Min followed her gaze and saw her father staring wide at nothing—but, no. He was staring at them. He was staring back at the girl.
His body had gone slack, but for a moment his face contorted, a terrible collision of grief and longing.
“Tsai …”
The name was less spoken than pushed out of him, a long-held breath finally released. It was his last; he went still.
“Who are you?” Min demanded, whirling back at the other girl. Unable to extract her hand from hers, Min shook their arms in furious tandem. “What are you?!”
At that, the unknown girl started, as though only now, for the first time, hearing Min’s voice. She turned slowly toward her and smiled.

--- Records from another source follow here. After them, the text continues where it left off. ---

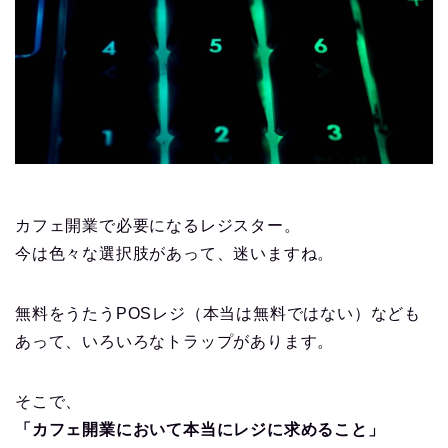
カフェ開業で必要になるレジスター。
今は色々な選択肢があって、迷いますね。
無料をうたうPOSレジ（本当は無料ではない）なども
あって、いろいろなトラップがあります。
そこで、
「カフェ開業において本当にレジに求めること」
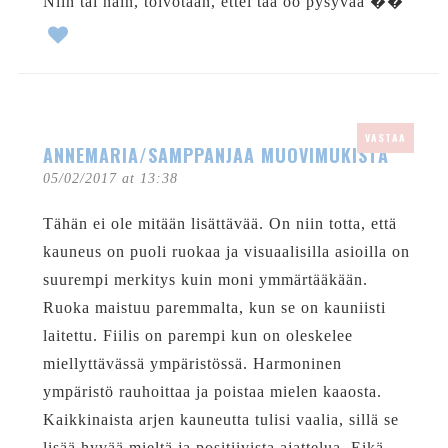
Niin tai näin, toivotaan, ettei tää oo pysyvää ��
VASTAA
ANNEMARIA/SAMPPANJAA MUOVIMUKISTA
05/02/2017 at 13:38
Tähän ei ole mitään lisättävää. On niin totta, että
kauneus on puoli ruokaa ja visuaalisilla asioilla on
suurempi merkitys kuin moni ymmärtääkään.
Ruoka maistuu paremmalta, kun se on kauniisti
laitettu. Fiilis on parempi kun on oleskelee
miellyttävässä ympäristössä. Harmoninen
ympäristö rauhoittaa ja poistaa mielen kaaosta.
Kaikkinaista arjen kauneutta tulisi vaalia, sillä se
lisää hyvää mieltä ja positiivista ajattelua. Eikä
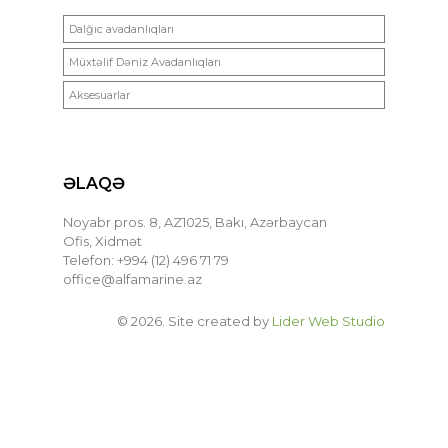
Dalğıc avadanlıqları
Müxtəlif Dəniz Avadanlıqları
Aksesuarlar
ƏLAQƏ
Noyabr pros. 8, AZ1025, Bakı, Azərbaycan
Ofis, Xidmət
Telefon: +994 (12) 496 71 79
office@alfamarine.az
© 2026. Site created by
Lider Web Studio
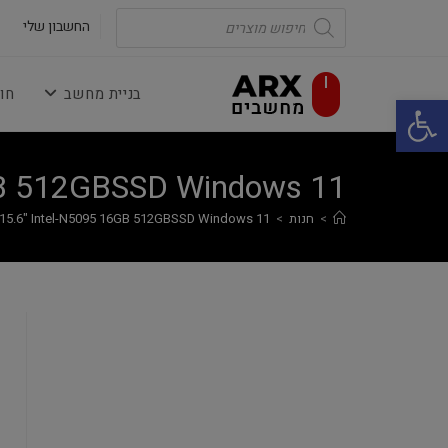
Ski
Products
search
החשבון שלי
t
conten
בניית מחשב
חו
פתח סרגל נגישות
GB 512GBSSD Windows 11
>
חנות
>
 15.6" Intel-N5095 16GB 512GBSSD Windows 11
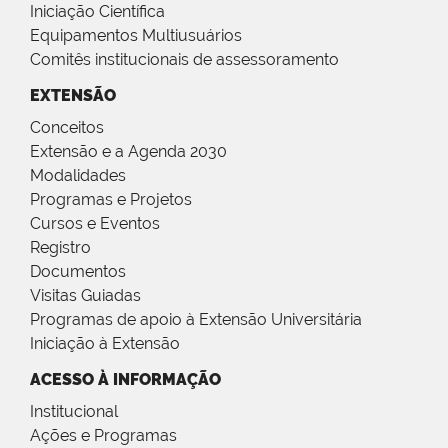
Iniciação Científica
Equipamentos Multiusuários
Comitês institucionais de assessoramento
EXTENSÃO
Conceitos
Extensão e a Agenda 2030
Modalidades
Programas e Projetos
Cursos e Eventos
Registro
Documentos
Visitas Guiadas
Programas de apoio à Extensão Universitária
Iniciação à Extensão
ACESSO À INFORMAÇÃO
Institucional
Ações e Programas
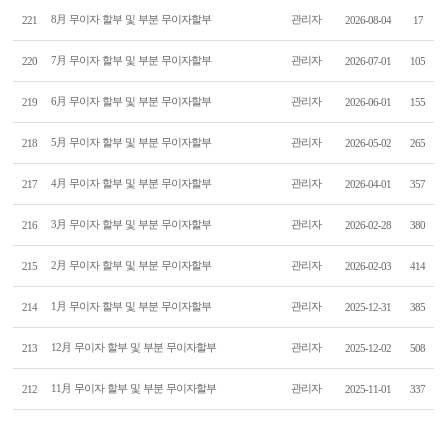
8月 무이자 할부 및 부분 무이자할부
관리자
221
2026-08-04
17
7月 무이자 할부 및 부분 무이자할부
관리자
220
2026-07-01
105
6月 무이자 할부 및 부분 무이자할부
관리자
219
2026-06-01
155
5月 무이자 할부 및 부분 무이자할부
관리자
218
2026-05-02
265
4月 무이자 할부 및 부분 무이자할부
관리자
217
2026-04-01
357
3月 무이자 할부 및 부분 무이자할부
관리자
216
2026-02-28
380
2月 무이자 할부 및 부분 무이자할부
관리자
215
2026-02-03
414
1月 무이자 할부 및 부분 무이자할부
관리자
214
2025-12-31
385
12月 무이자 할부 및 부분 무이자할부
관리자
213
2025-12-02
508
11月 무이자 할부 및 부분 무이자할부
관리자
212
2025-11-01
337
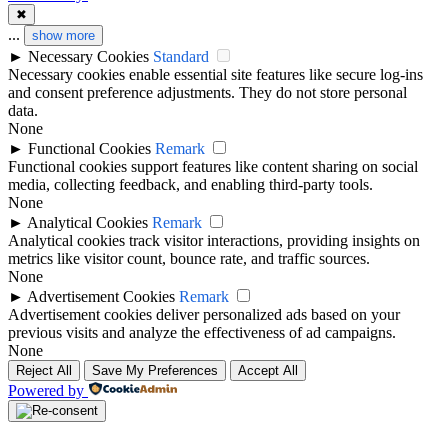
✖
...
show more
►
Necessary Cookies
Standard
Necessary cookies enable essential site features like secure log-ins
and consent preference adjustments. They do not store personal
data.
None
►
Functional Cookies
Remark
Functional cookies support features like content sharing on social
media, collecting feedback, and enabling third-party tools.
None
►
Analytical Cookies
Remark
Analytical cookies track visitor interactions, providing insights on
metrics like visitor count, bounce rate, and traffic sources.
None
►
Advertisement Cookies
Remark
Advertisement cookies deliver personalized ads based on your
previous visits and analyze the effectiveness of ad campaigns.
None
Reject All
Save My Preferences
Accept All
Powered by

“I am the death born inside you,” she said. She embraced Min. Where their skin touched, it was like fire. Min screamed and threw her arms out, trying to push the other girl away, but it was as though she were melting, searing flesh to flesh, sinking down into her bones—
“Princess!”
There were hands upon her now—new hands, different hands. Stable and firm and warm. Alive.
“Princess!”
Min opened her eyes. Butterfly leaned over her, prying Min’s wrists and arms away from her face. Behind her, Snowdrop was wringing her hands. “Princess, please. You must wake,” Butterfly said.
“I’m …” Min saw that she was in her own bedchambers, lying atop her coverlets, fully dressed. A dream. It had all been a strange dream. A horrendous and ugly dream, but a dream nevertheless. Her mother, her father—none of it was real.
Oh, thank the gods.
“Princess?” Butterfly said, apprehensive. “Are you all right?”
Min blinked, felt the cold tension ebb from her muscles. The way the nunas were staring, Min could tell her face must have an odd look. She quickly rearranged it. “I’m awake. I’m fine.”
Butterfly nodded and released her hands. The fear on Snowdrop’s face did not fall away. If anything, it now intensified. Min felt suddenly more awake than she had been.